I have always made art from the time I discovered the joy of creation using a hair pin to scratch a stick figure in a lamp table at age 5. It wasn’t well received but I was undeterred and eventually made it into a city-wide children’s art show held at the Lever House in Manhattan. I was hooked. As I grew older, I studied art at the Rockland Center for the Arts in Rockland County, New York, home to a number of artist’s colonies. I eventually attended college and received a Bachelor of Arts in Art History, where I fell in love especially with classical Renaissance Art.

I often take my inspiration from iconic symbols, poems, sayings and pop culture from Western classical or contemporary usage and value them as a starting point to create highly colorful representational but not necessarily realistic images and narrative works.
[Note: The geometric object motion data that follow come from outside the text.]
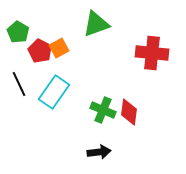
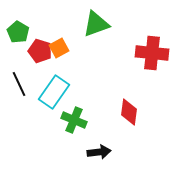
red pentagon: rotated 10 degrees counterclockwise
green cross: moved 29 px left, 10 px down
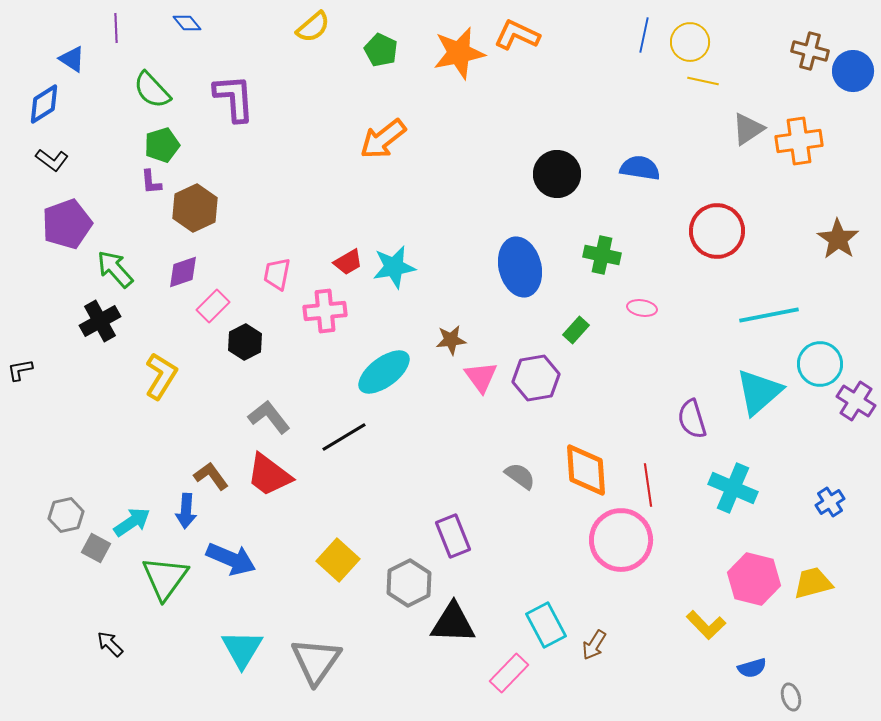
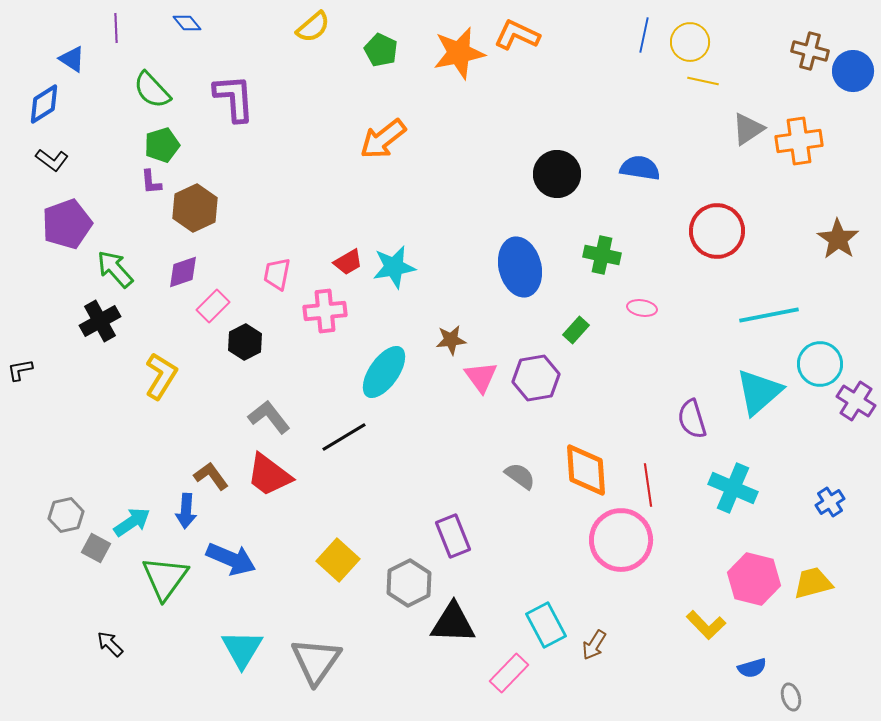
cyan ellipse at (384, 372): rotated 18 degrees counterclockwise
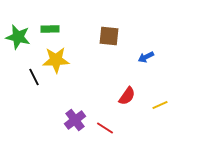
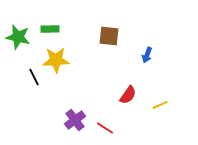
blue arrow: moved 1 px right, 2 px up; rotated 42 degrees counterclockwise
red semicircle: moved 1 px right, 1 px up
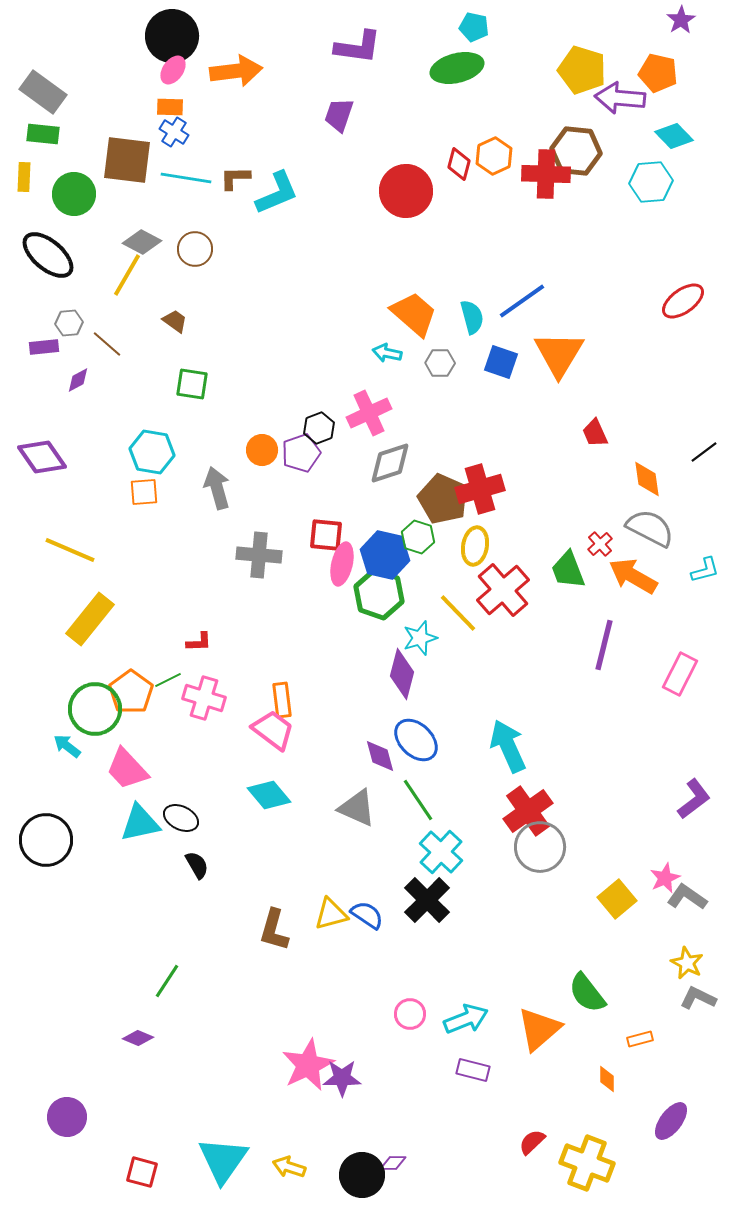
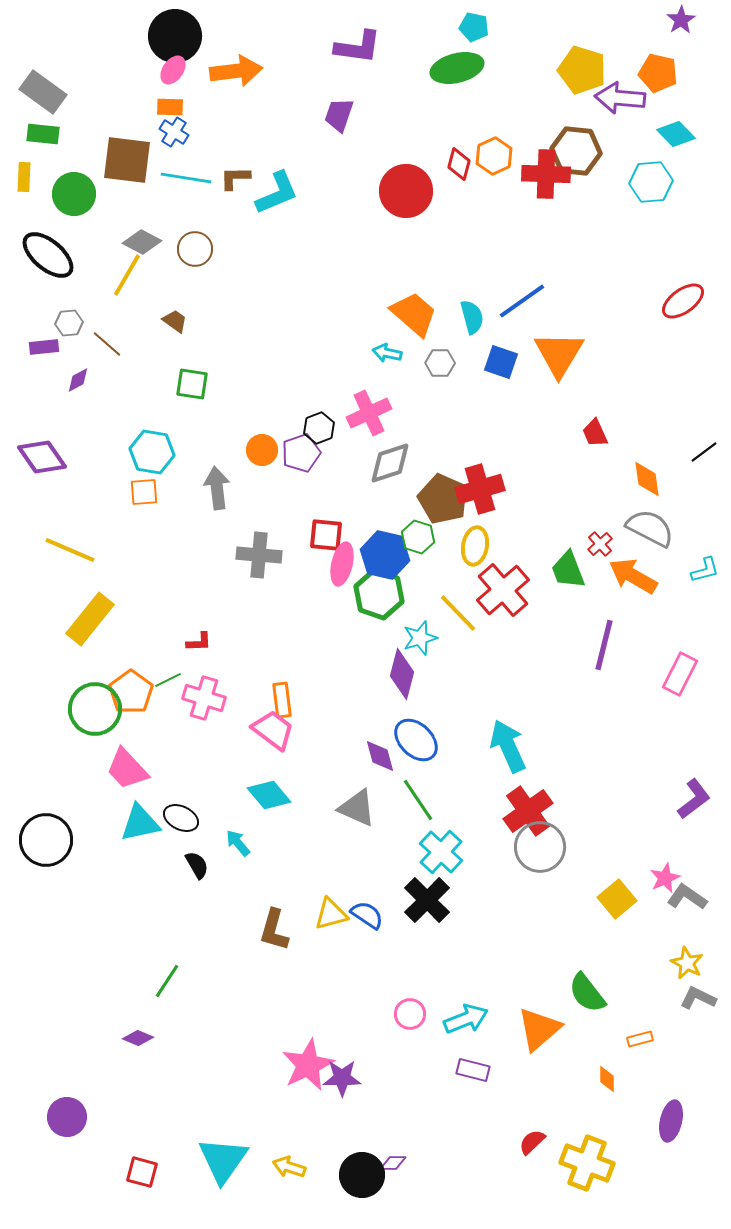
black circle at (172, 36): moved 3 px right
cyan diamond at (674, 136): moved 2 px right, 2 px up
gray arrow at (217, 488): rotated 9 degrees clockwise
cyan arrow at (67, 746): moved 171 px right, 97 px down; rotated 12 degrees clockwise
purple ellipse at (671, 1121): rotated 24 degrees counterclockwise
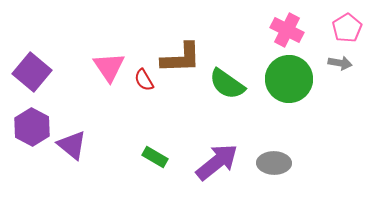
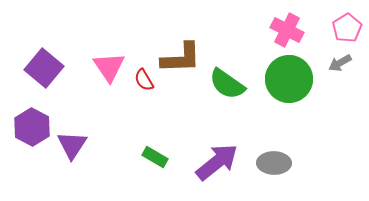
gray arrow: rotated 140 degrees clockwise
purple square: moved 12 px right, 4 px up
purple triangle: rotated 24 degrees clockwise
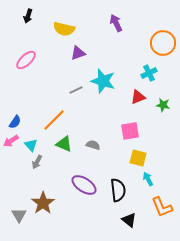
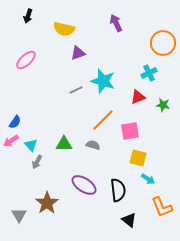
orange line: moved 49 px right
green triangle: rotated 24 degrees counterclockwise
cyan arrow: rotated 152 degrees clockwise
brown star: moved 4 px right
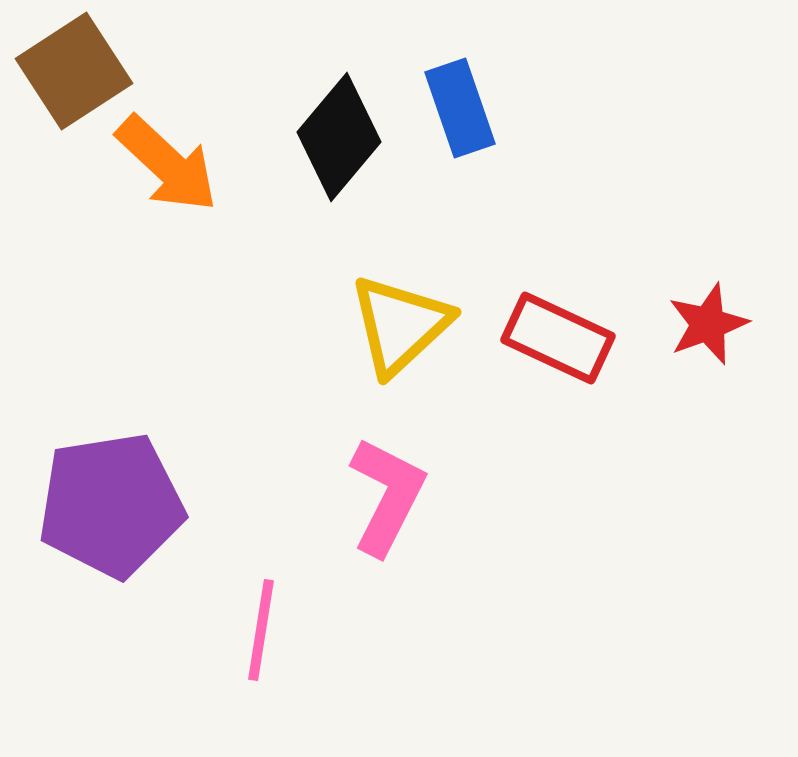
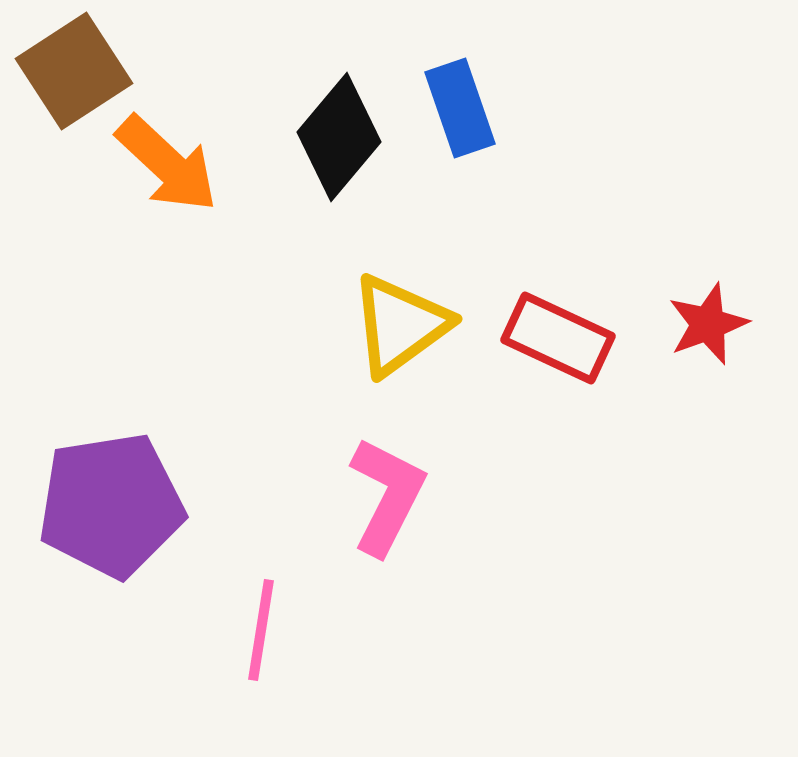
yellow triangle: rotated 7 degrees clockwise
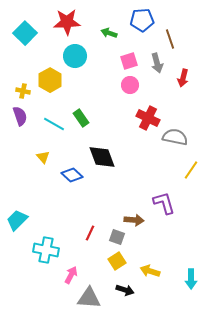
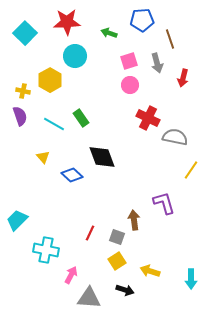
brown arrow: rotated 102 degrees counterclockwise
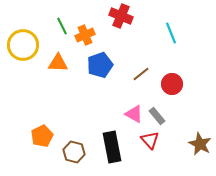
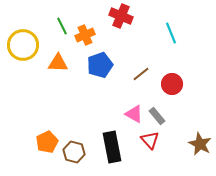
orange pentagon: moved 5 px right, 6 px down
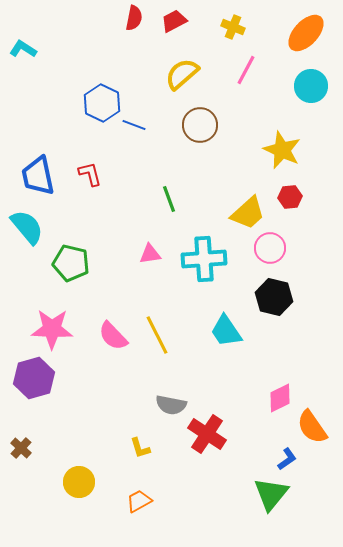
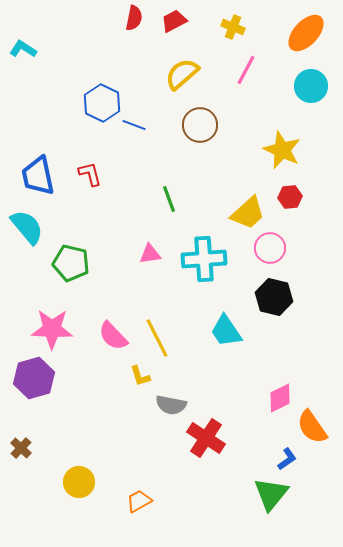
yellow line: moved 3 px down
red cross: moved 1 px left, 4 px down
yellow L-shape: moved 72 px up
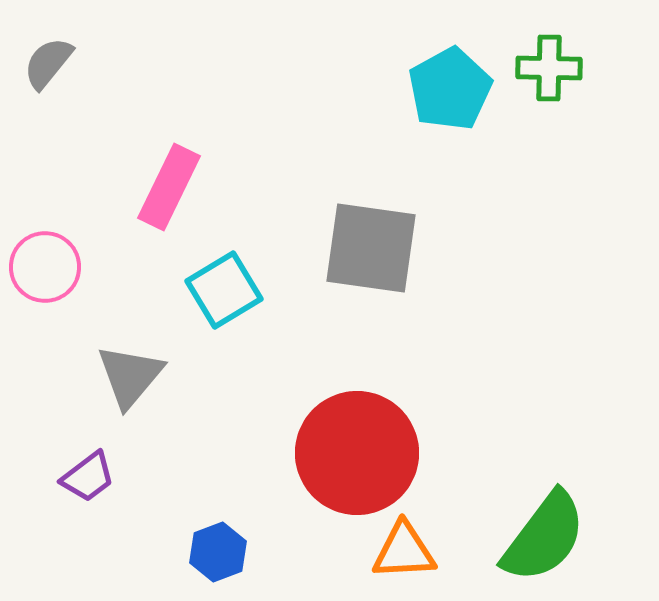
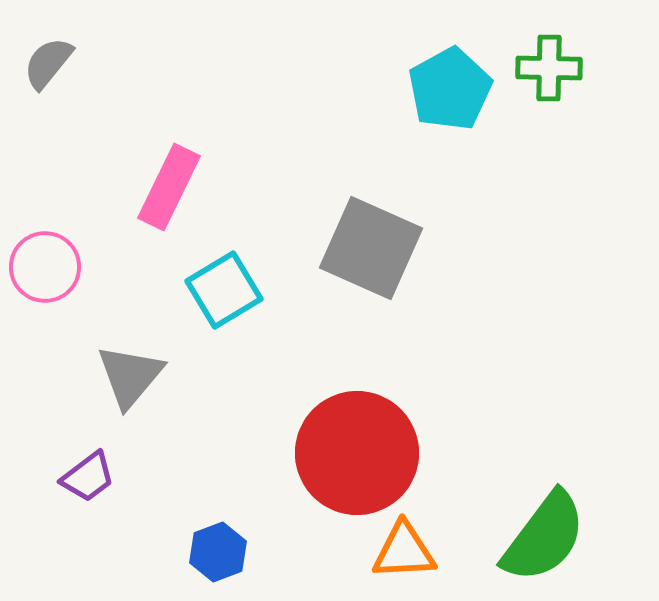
gray square: rotated 16 degrees clockwise
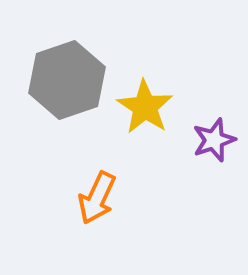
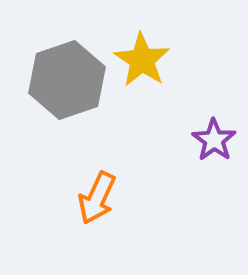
yellow star: moved 3 px left, 47 px up
purple star: rotated 18 degrees counterclockwise
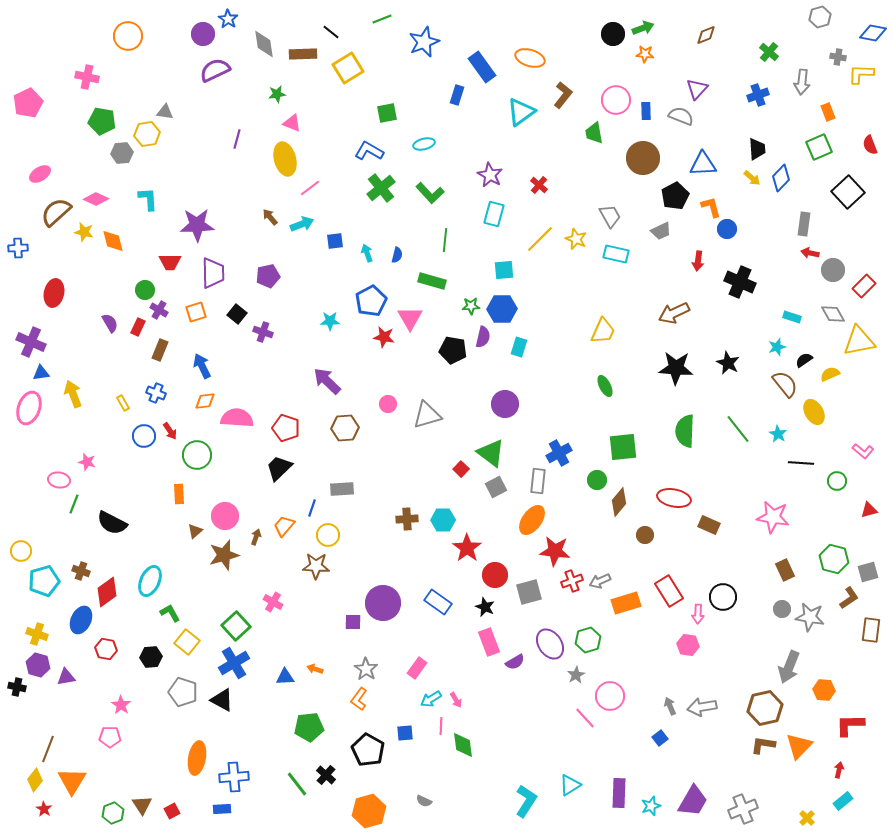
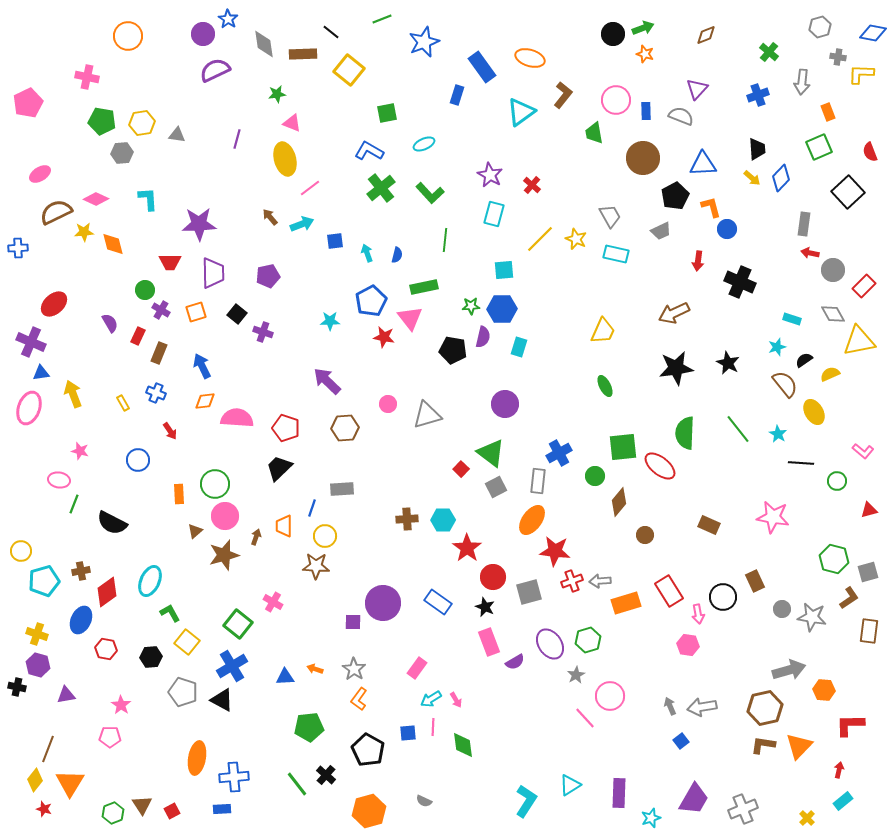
gray hexagon at (820, 17): moved 10 px down
orange star at (645, 54): rotated 12 degrees clockwise
yellow square at (348, 68): moved 1 px right, 2 px down; rotated 20 degrees counterclockwise
gray triangle at (165, 112): moved 12 px right, 23 px down
yellow hexagon at (147, 134): moved 5 px left, 11 px up
cyan ellipse at (424, 144): rotated 10 degrees counterclockwise
red semicircle at (870, 145): moved 7 px down
red cross at (539, 185): moved 7 px left
brown semicircle at (56, 212): rotated 16 degrees clockwise
purple star at (197, 225): moved 2 px right, 1 px up
yellow star at (84, 232): rotated 18 degrees counterclockwise
orange diamond at (113, 241): moved 3 px down
green rectangle at (432, 281): moved 8 px left, 6 px down; rotated 28 degrees counterclockwise
red ellipse at (54, 293): moved 11 px down; rotated 36 degrees clockwise
purple cross at (159, 310): moved 2 px right
cyan rectangle at (792, 317): moved 2 px down
pink triangle at (410, 318): rotated 8 degrees counterclockwise
red rectangle at (138, 327): moved 9 px down
brown rectangle at (160, 350): moved 1 px left, 3 px down
black star at (676, 368): rotated 12 degrees counterclockwise
green semicircle at (685, 431): moved 2 px down
blue circle at (144, 436): moved 6 px left, 24 px down
green circle at (197, 455): moved 18 px right, 29 px down
pink star at (87, 462): moved 7 px left, 11 px up
green circle at (597, 480): moved 2 px left, 4 px up
red ellipse at (674, 498): moved 14 px left, 32 px up; rotated 28 degrees clockwise
orange trapezoid at (284, 526): rotated 40 degrees counterclockwise
yellow circle at (328, 535): moved 3 px left, 1 px down
brown rectangle at (785, 570): moved 30 px left, 11 px down
brown cross at (81, 571): rotated 30 degrees counterclockwise
red circle at (495, 575): moved 2 px left, 2 px down
gray arrow at (600, 581): rotated 20 degrees clockwise
pink arrow at (698, 614): rotated 12 degrees counterclockwise
gray star at (810, 617): moved 2 px right
green square at (236, 626): moved 2 px right, 2 px up; rotated 8 degrees counterclockwise
brown rectangle at (871, 630): moved 2 px left, 1 px down
blue cross at (234, 663): moved 2 px left, 3 px down
gray arrow at (789, 667): moved 3 px down; rotated 128 degrees counterclockwise
gray star at (366, 669): moved 12 px left
purple triangle at (66, 677): moved 18 px down
pink line at (441, 726): moved 8 px left, 1 px down
blue square at (405, 733): moved 3 px right
blue square at (660, 738): moved 21 px right, 3 px down
orange triangle at (72, 781): moved 2 px left, 2 px down
purple trapezoid at (693, 801): moved 1 px right, 2 px up
cyan star at (651, 806): moved 12 px down
red star at (44, 809): rotated 14 degrees counterclockwise
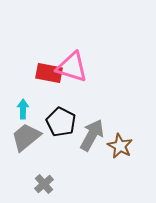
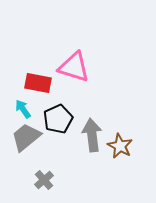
pink triangle: moved 2 px right
red rectangle: moved 11 px left, 10 px down
cyan arrow: rotated 36 degrees counterclockwise
black pentagon: moved 3 px left, 3 px up; rotated 20 degrees clockwise
gray arrow: rotated 36 degrees counterclockwise
gray cross: moved 4 px up
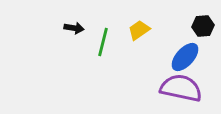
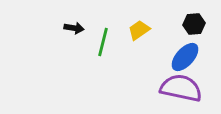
black hexagon: moved 9 px left, 2 px up
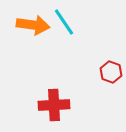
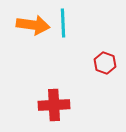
cyan line: moved 1 px left, 1 px down; rotated 32 degrees clockwise
red hexagon: moved 6 px left, 9 px up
This could be anything from doing a homage to Piero della Francesca’s Flagellation of Christ painting with all the figures replaced with flamenco dancers to Elvis Presley as King David pursuing Bathsheba or illustrations of well-known phrases from Leonard Cohen or Shakespeare taught as computer code in a classroom modeled after Raphael’s School of Athens. I love to use these as a basis to create a narrative flow that continually advances in my mind as I’m working on a painting or assemblage. Receiving this stream of ideas and unforeseen associations is one of the most enjoyable experiences for me making art and I hope the viewer may have a similar experience while interpreting the work as they wish. Although my paintings sometimes have a whimsical quality, they are very much an expression of my thoughts and feelings about the universal concerns of life, death, love and loss.

Using charcoal I begin with a drawing on the canvas that I plan to use for the final painting. I continue with this initial sketch and then begin to paint over it and modify as needed. I find that keeps the idea flow fresh as I develop the finished work. Color is my equally great love and I can practically be moved to tears when I first see all my delicious oil or acrylic colors sitting on my palette at the start of a new painting session. For me the color selections I make are the unique expression of my own vision and sensibility and I strive to create a memorable visual impact on the viewer using the beauty of color and thought-provoking content as well.